-- Task prompt --
Word for word, retype the lines from the one containing "Sweet, fruity, and" to the one containing "Understanding these different" below, keeping both end lines and dropping the pictures.

● ● ● ●

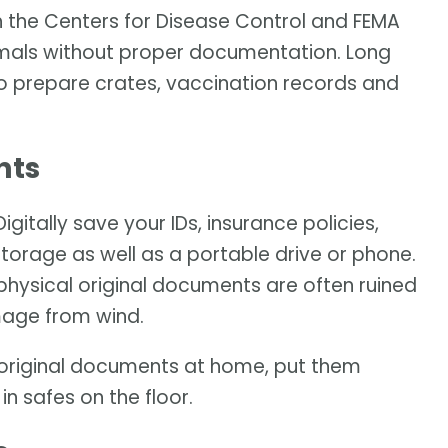
h the Centers for Disease Control and FEMA
imals without proper documentation. Long
to prepare crates, vaccination records and
nts
itally save your IDs, insurance policies,
torage as well as a portable drive or phone.
physical original documents are often ruined
mage from wind.
he original documents at home, put them
n safes on the floor.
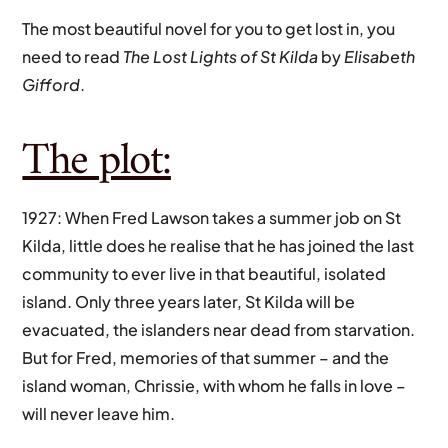
The most beautiful novel for you to get lost in, you
need to read
The Lost Lights of St Kilda
by
Elisabeth
Gifford
.
The plot:
1927: When Fred Lawson takes a summer job on St
Kilda, little does he realise that he has joined the last
community to ever live in that beautiful, isolated
island. Only three years later, St Kilda will be
evacuated, the islanders near dead from starvation.
But for Fred, memories of that summer – and the
island woman, Chrissie, with whom he falls in love –
will never leave him.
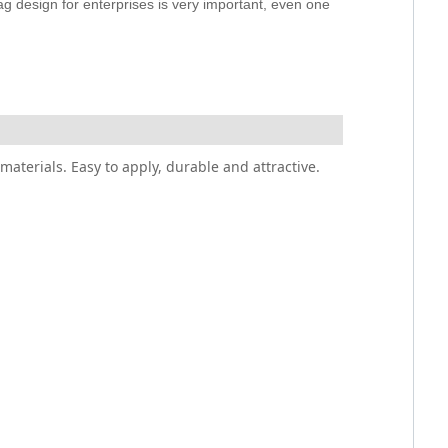
ag design for enterprises is very important, even one
materials. Easy to apply, durable and attractive.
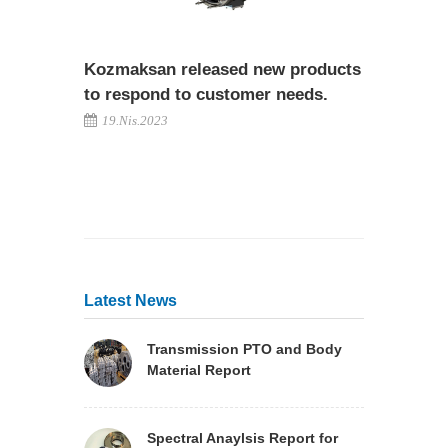
Kozmaksan released new products
to respond to customer needs.
19.Nis.2023
Latest News
Transmission PTO and Body
Material Report
Spectral Anaylsis Report for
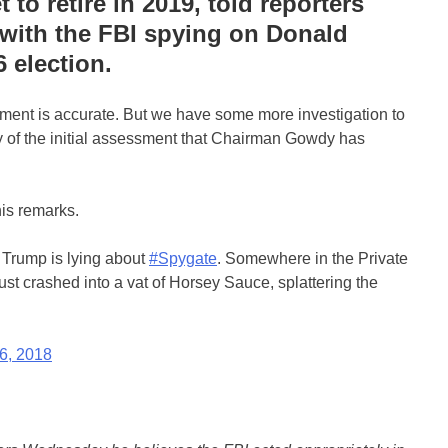
to retire in 2019, told reporters
with the FBI spying on Donald
 election.
ent is accurate. But we have some more investigation to
y of the initial assessment that Chairman Gowdy has
is remarks.
 Trump is lying about
#Spygate
. Somewhere in the Private
ust crashed into a vat of Horsey Sauce, splattering the
6, 2018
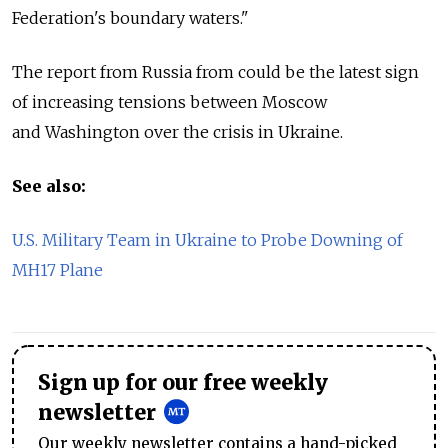
Federation's boundary waters."
The report from Russia from could be the latest sign
of increasing tensions between Moscow
and Washington over the crisis in Ukraine.
See also:
U.S. Military Team in Ukraine to Probe Downing of
MH17 Plane
Sign up for our free weekly
newsletter
Our weekly newsletter contains a hand-picked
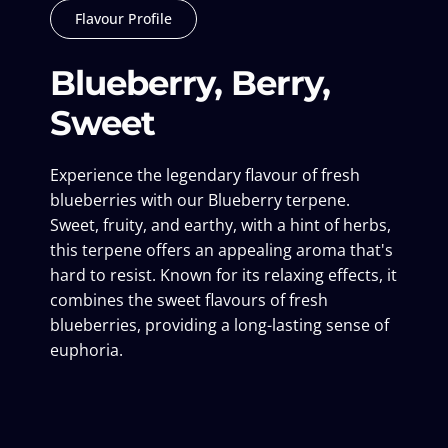
Flavour Profile
Blueberry, Berry,
Sweet
Experience the legendary flavour of fresh
blueberries with our Blueberry terpene.
Sweet, fruity, and earthy, with a hint of herbs,
this terpene offers an appealing aroma that's
hard to resist. Known for its relaxing effects, it
combines the sweet flavours of fresh
blueberries, providing a long-lasting sense of
euphoria.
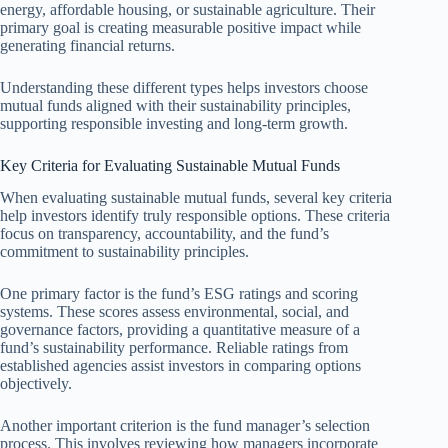
energy, affordable housing, or sustainable agriculture. Their
primary goal is creating measurable positive impact while
generating financial returns.
Understanding these different types helps investors choose
mutual funds aligned with their sustainability principles,
supporting responsible investing and long-term growth.
Key Criteria for Evaluating Sustainable Mutual Funds
When evaluating sustainable mutual funds, several key criteria
help investors identify truly responsible options. These criteria
focus on transparency, accountability, and the fund’s
commitment to sustainability principles.
One primary factor is the fund’s ESG ratings and scoring
systems. These scores assess environmental, social, and
governance factors, providing a quantitative measure of a
fund’s sustainability performance. Reliable ratings from
established agencies assist investors in comparing options
objectively.
Another important criterion is the fund manager’s selection
process. This involves reviewing how managers incorporate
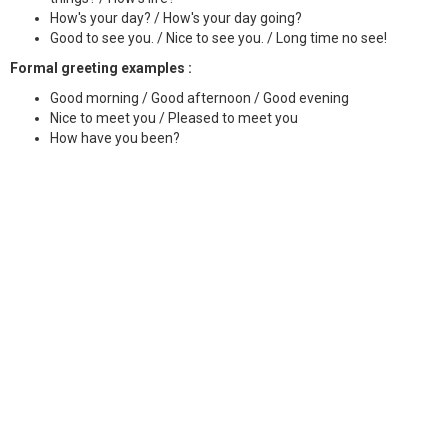
How's your day? / How's your day going?
Good to see you. / Nice to see you. / Long time no see!
Formal greeting examples :
Good morning / Good afternoon / Good evening
Nice to meet you / Pleased to meet you
How have you been?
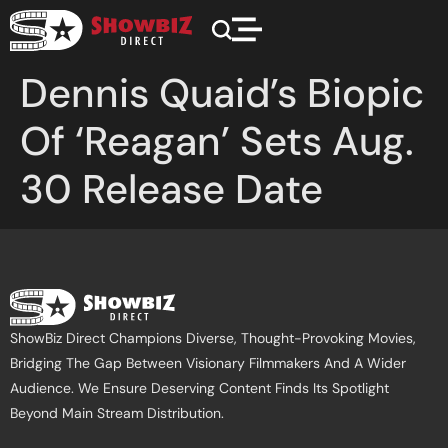
Dennis Quaid’s Biopic
Of ‘Reagan’ Sets Aug.
30 Release Date
ShowBiz Direct Champions Diverse, Thought-Provoking Movies,
Bridging The Gap Between Visionary Filmmakers And A Wider
Audience. We Ensure Deserving Content Finds Its Spotlight
Beyond Main Stream Distribution.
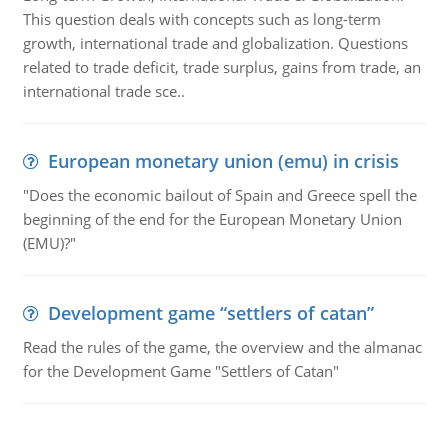
This question deals with concepts such as long-term
growth, international trade and globalization. Questions
related to trade deficit, trade surplus, gains from trade, an
international trade sce..
European monetary union (emu) in crisis
"Does the economic bailout of Spain and Greece spell the
beginning of the end for the European Monetary Union
(EMU)?"
Development game “settlers of catan”
Read the rules of the game, the overview and the almanac
for the Development Game "Settlers of Catan"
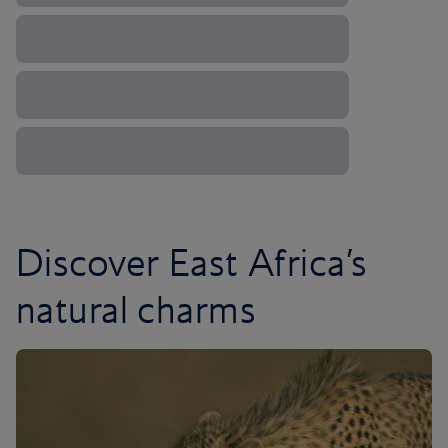
Discover East Africa’s
natural charms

● ● ● ●

-- Solution for this exercise --
Sweet, fruity, and earthy, with a hint of herbs,
this terpene offers an appealing aroma that's
hard to resist. Known for its relaxing effects, it
combines the sweet flavours of fresh
blueberries, providing a long-lasting sense of
euphoria.
energy, affordable housing, or sustainable agriculture. Their
primary goal is creating measurable positive impact while
generating financial returns.
Understanding these different types helps investors choose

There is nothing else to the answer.